Saved entries:

━━━

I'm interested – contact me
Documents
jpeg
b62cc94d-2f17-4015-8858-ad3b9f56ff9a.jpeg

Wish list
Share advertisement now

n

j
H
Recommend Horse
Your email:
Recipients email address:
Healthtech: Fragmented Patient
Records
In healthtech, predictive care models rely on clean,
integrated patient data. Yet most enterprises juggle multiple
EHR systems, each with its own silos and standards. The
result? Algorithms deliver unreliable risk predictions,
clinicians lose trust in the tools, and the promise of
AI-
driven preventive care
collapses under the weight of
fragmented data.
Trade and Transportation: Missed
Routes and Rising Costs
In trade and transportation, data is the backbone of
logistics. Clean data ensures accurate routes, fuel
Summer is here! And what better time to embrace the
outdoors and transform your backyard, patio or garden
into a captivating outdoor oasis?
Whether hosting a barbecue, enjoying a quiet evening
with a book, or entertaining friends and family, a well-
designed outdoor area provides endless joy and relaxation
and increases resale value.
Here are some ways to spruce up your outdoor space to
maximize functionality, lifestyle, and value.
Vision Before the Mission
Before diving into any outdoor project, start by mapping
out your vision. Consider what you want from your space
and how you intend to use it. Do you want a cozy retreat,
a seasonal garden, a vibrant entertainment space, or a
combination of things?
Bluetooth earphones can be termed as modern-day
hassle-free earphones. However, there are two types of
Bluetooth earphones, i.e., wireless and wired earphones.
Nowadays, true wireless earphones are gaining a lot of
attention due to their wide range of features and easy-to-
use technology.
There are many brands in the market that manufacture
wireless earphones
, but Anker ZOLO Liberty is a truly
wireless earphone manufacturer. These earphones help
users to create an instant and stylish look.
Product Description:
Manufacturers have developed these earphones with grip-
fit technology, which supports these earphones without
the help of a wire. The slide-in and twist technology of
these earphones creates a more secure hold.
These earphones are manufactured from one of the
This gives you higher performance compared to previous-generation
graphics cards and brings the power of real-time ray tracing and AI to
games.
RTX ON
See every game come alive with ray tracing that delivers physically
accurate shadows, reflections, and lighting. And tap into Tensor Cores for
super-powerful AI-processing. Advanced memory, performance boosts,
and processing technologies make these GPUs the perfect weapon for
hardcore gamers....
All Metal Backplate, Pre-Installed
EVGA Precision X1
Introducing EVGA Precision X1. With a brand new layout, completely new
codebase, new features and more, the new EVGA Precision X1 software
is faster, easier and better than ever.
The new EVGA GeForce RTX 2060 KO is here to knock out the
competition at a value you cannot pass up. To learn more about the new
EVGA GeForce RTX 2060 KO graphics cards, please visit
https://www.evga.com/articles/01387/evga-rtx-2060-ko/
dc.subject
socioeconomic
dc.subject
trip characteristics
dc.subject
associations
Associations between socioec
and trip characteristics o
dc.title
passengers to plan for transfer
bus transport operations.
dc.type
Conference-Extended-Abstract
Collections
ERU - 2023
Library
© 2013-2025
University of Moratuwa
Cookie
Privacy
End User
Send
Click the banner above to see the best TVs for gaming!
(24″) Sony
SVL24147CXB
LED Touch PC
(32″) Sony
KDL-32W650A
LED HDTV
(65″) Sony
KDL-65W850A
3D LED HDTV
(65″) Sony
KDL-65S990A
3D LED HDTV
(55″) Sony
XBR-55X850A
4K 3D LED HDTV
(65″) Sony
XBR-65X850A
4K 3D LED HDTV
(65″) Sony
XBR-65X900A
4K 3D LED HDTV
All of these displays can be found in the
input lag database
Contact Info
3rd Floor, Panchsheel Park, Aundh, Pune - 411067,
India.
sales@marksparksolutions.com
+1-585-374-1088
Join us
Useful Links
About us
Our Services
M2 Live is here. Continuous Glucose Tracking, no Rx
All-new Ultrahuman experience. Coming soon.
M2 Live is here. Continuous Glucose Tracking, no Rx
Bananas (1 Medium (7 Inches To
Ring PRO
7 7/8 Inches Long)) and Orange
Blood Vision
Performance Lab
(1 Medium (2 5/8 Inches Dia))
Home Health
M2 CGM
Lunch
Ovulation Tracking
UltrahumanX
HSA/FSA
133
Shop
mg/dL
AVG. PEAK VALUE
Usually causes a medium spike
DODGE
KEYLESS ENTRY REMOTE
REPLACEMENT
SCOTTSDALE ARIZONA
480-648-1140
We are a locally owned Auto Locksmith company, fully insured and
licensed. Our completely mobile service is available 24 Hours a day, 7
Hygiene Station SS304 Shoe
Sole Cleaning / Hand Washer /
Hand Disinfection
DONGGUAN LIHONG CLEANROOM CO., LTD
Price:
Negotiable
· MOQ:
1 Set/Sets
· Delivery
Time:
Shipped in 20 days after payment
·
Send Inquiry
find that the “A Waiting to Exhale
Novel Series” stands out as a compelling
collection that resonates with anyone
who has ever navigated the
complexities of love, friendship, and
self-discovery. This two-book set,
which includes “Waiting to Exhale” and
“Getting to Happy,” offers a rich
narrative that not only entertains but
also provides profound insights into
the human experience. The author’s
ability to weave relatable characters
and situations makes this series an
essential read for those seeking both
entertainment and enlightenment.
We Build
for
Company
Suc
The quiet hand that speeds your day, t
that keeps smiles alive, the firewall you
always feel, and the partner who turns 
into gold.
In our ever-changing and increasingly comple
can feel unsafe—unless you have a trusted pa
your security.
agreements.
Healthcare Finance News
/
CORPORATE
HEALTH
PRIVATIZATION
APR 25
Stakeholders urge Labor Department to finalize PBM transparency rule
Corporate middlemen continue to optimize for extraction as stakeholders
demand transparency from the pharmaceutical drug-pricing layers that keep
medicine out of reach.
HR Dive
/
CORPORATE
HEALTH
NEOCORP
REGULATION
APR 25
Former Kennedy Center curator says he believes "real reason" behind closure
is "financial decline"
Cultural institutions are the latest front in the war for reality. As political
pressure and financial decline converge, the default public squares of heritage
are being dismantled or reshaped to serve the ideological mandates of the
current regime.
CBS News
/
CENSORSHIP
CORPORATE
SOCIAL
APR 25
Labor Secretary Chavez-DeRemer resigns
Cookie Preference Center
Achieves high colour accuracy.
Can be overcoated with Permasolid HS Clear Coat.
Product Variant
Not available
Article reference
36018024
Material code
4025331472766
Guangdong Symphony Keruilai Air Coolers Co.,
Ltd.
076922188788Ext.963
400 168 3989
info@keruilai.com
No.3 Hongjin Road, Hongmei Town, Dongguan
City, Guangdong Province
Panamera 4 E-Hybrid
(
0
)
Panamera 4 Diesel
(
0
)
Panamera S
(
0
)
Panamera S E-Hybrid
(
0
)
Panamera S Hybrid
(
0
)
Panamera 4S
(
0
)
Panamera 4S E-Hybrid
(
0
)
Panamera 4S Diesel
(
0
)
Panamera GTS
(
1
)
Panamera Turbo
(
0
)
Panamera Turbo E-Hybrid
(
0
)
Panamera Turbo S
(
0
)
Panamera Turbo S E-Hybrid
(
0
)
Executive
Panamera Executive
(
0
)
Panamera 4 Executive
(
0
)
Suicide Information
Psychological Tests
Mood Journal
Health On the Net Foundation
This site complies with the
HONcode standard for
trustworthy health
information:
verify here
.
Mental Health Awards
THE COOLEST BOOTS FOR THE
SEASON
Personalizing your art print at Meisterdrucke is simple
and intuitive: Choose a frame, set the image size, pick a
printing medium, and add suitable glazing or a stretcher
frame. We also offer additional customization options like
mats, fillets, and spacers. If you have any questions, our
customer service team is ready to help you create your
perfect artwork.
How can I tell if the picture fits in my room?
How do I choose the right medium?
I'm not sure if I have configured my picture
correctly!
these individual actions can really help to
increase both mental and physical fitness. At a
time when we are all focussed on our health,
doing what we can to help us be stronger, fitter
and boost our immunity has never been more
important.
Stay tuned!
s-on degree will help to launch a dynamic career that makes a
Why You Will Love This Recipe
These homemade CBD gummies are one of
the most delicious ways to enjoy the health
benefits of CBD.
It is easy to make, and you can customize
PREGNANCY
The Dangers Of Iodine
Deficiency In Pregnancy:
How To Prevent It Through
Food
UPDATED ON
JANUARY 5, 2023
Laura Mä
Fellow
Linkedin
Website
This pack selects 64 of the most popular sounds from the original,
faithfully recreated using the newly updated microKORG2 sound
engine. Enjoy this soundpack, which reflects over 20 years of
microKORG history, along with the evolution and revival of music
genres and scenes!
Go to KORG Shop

━━━

(Goal of the exercise): After locating the line with "REPLACEMENT" above, return that line and every later line through the one with "self-discovery. This two-book", word for word and with nothing else.

(Problem solution):
REPLACEMENT
SCOTTSDALE ARIZONA
480-648-1140
We are a locally owned Auto Locksmith company, fully insured and
licensed. Our completely mobile service is available 24 Hours a day, 7
Hygiene Station SS304 Shoe
Sole Cleaning / Hand Washer /
Hand Disinfection
DONGGUAN LIHONG CLEANROOM CO., LTD
Price:
Negotiable
· MOQ:
1 Set/Sets
· Delivery
Time:
Shipped in 20 days after payment
·
Send Inquiry
find that the “A Waiting to Exhale
Novel Series” stands out as a compelling
collection that resonates with anyone
who has ever navigated the
complexities of love, friendship, and
self-discovery. This two-book set,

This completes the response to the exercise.